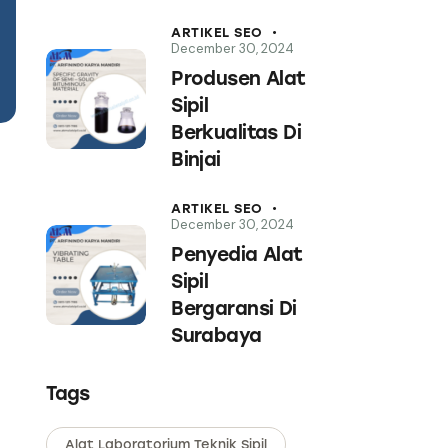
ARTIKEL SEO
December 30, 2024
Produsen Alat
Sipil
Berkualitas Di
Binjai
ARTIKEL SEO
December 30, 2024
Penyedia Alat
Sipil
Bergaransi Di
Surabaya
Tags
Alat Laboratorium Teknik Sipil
◇ ◇ ◇ ◇ ◇
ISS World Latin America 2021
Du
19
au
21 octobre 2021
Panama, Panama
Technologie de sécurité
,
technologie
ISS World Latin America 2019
◇ ◇ ◇ ◇ ◇
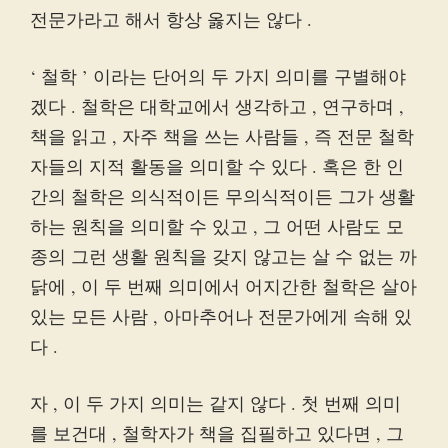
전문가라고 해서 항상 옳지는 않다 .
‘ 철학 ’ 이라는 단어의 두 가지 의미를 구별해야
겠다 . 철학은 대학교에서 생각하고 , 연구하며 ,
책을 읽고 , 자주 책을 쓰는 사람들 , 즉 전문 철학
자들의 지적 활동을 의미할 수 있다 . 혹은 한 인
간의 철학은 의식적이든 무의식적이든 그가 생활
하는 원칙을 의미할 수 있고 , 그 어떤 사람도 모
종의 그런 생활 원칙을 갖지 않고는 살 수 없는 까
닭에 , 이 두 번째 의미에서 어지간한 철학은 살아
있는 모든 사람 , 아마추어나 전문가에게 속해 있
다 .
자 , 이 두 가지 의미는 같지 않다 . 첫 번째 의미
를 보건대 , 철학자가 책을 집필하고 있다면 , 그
◇ ◇ ◇ ◇ ◇
Copy the records above exactly, beginning at the line that contains "간의 철학은 의식적이든 무의식적이든 그가 생활" and stopping after the line that contains "를 보건대 , 철학자가 책을 집필하고 있다면 , 그".

▶ [EXERCISE ANSWER]
간의 철학은 의식적이든 무의식적이든 그가 생활
하는 원칙을 의미할 수 있고 , 그 어떤 사람도 모
종의 그런 생활 원칙을 갖지 않고는 살 수 없는 까
닭에 , 이 두 번째 의미에서 어지간한 철학은 살아
있는 모든 사람 , 아마추어나 전문가에게 속해 있
다 .
자 , 이 두 가지 의미는 같지 않다 . 첫 번째 의미
를 보건대 , 철학자가 책을 집필하고 있다면 , 그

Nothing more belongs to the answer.